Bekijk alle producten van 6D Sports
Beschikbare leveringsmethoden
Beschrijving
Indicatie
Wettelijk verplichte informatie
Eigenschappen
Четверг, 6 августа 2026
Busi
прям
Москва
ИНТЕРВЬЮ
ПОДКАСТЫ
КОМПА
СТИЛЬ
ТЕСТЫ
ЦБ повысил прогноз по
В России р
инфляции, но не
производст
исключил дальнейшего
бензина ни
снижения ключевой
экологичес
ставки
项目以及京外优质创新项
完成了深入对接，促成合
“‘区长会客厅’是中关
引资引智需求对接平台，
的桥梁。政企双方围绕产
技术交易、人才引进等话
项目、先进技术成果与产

▶ ASSIGNMENT
Write out, word for word, the line containing "Eigenschappen" and every line after it to the end of the data above.

▶ OUTPUT FOR THIS EXERCISE
Eigenschappen
Четверг, 6 августа 2026
Busi
прям
Москва
ИНТЕРВЬЮ
ПОДКАСТЫ
КОМПА
СТИЛЬ
ТЕСТЫ
ЦБ повысил прогноз по
В России р
инфляции, но не
производст
исключил дальнейшего
бензина ни
снижения ключевой
экологичес
ставки
项目以及京外优质创新项
完成了深入对接，促成合
“‘区长会客厅’是中关
引资引智需求对接平台，
的桥梁。政企双方围绕产
技术交易、人才引进等话
项目、先进技术成果与产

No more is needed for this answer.